Yılmaz Özdil'in Sözcü'deki yazısı şöyle:

Türkiye Cumhuriyeti tarihi boyunca hiçbir gazete Sözcü gazetesi kadar sistematik saldırı altında kalmadı.

4.877 gündür yayınlanıyoruz.

Bu süre içinde aleyhimize 800'den fazla tazminat davası açıldı.

Bin'den fazla suç duyurusunda bulunuldu.

300'den fazla ceza davası açıldı.

2 binden fazla tekzip başvurusu yapıldı.

Toplayın bunları…

4 bini geçiyor.

Kardeş gazetemiz Korkusuz'u ilave et.

5 bine yaklaşıyor.

Yani?

Sözcü ailesi, yayın hayatına başladığı günden beri, ortalama her gün adliyeye götürüldü, her gün!

Bırakın Türkiye tarihini, dünya basın tarihinde böylesine sistematik saldırı altında tutulan bir başka gazete yok.

Patronundan muhabirlerine, genel yayın yönetmeninden yazarlarına, internet sitesinden muhasebe görevlilerine kadar, neredeyse yargılanmayan personelimiz yok!

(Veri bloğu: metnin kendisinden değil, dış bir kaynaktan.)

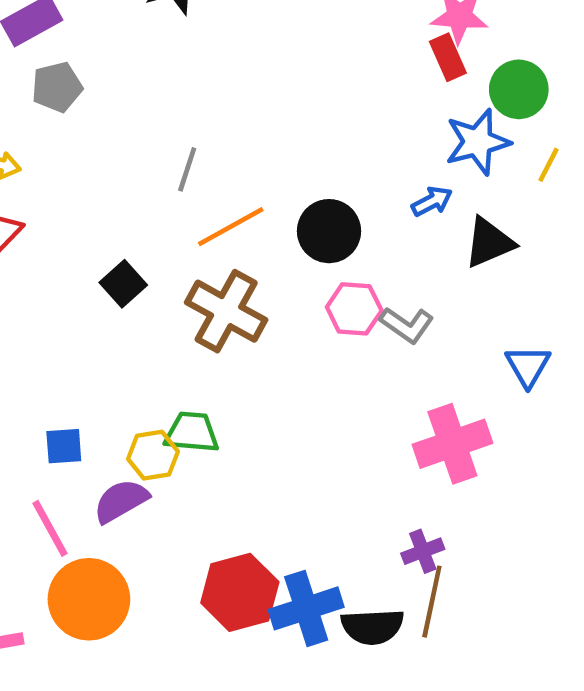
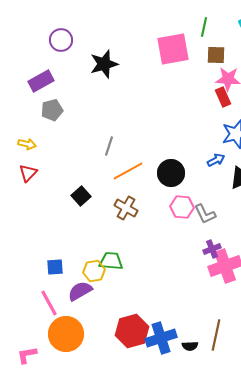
brown cross: (226, 311) -> (126, 208), size x0.7
gray L-shape: (407, 325) -> (205, 214), turned 30
purple cross: (423, 551) -> (212, 249), moved
black semicircle: (372, 627) -> (190, 346), size x0.6

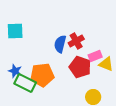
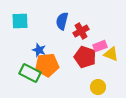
blue semicircle: (60, 44) -> (62, 21), moved
blue star: (15, 71) -> (39, 50), moved

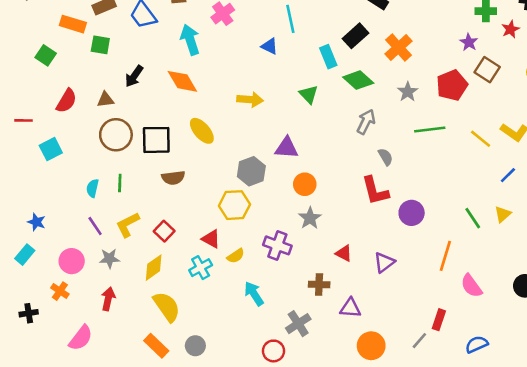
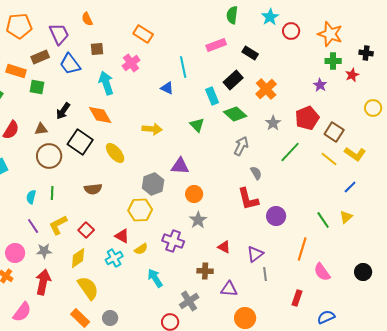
brown square: (487, 70) -> (334, 132), moved
green line: (430, 130) -> (290, 152), turned -40
black square: (156, 140) -> (80, 142), moved, turned 35
red arrow: (108, 299) -> (43, 282), size x1.4
gray line: (419, 341) -> (265, 274), moved, turned -48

Hapis cezası istenmeyen yazarımız yok!

Asılsız ihbarlarla, kanıtsız iftiralarla, sahte tweetlerle, yalancı tanıklarla, montaj fotoğraflarla, düpedüz kumpaslarla, linç kampanyalarıyla devamlı savcı veya hakim önüne çıkarılıyoruz.

Hukuk servisimiz adeta call center gibi çalışıyor!

Haksız vergi cezaları kesiliyor.

Basın ilanlarımız kesiliyor.

Henüz yayın hayatına başlamayan televizyonumuza bile ceza kesildi.

En son… Emin Çölaşan, Necati Doğru, Metin Yılmaz, Yücel Arı, Mustafa Çetin, Gökmen Ulu ve Yonca Yücekaleli'ye verilen toplam 20 yıl hapis cezası, istinaf mahkemesi tarafından onandı.

Can güvenliğimiz yok.

Manşetlerden ekranlardan hedef gösteriliyoruz.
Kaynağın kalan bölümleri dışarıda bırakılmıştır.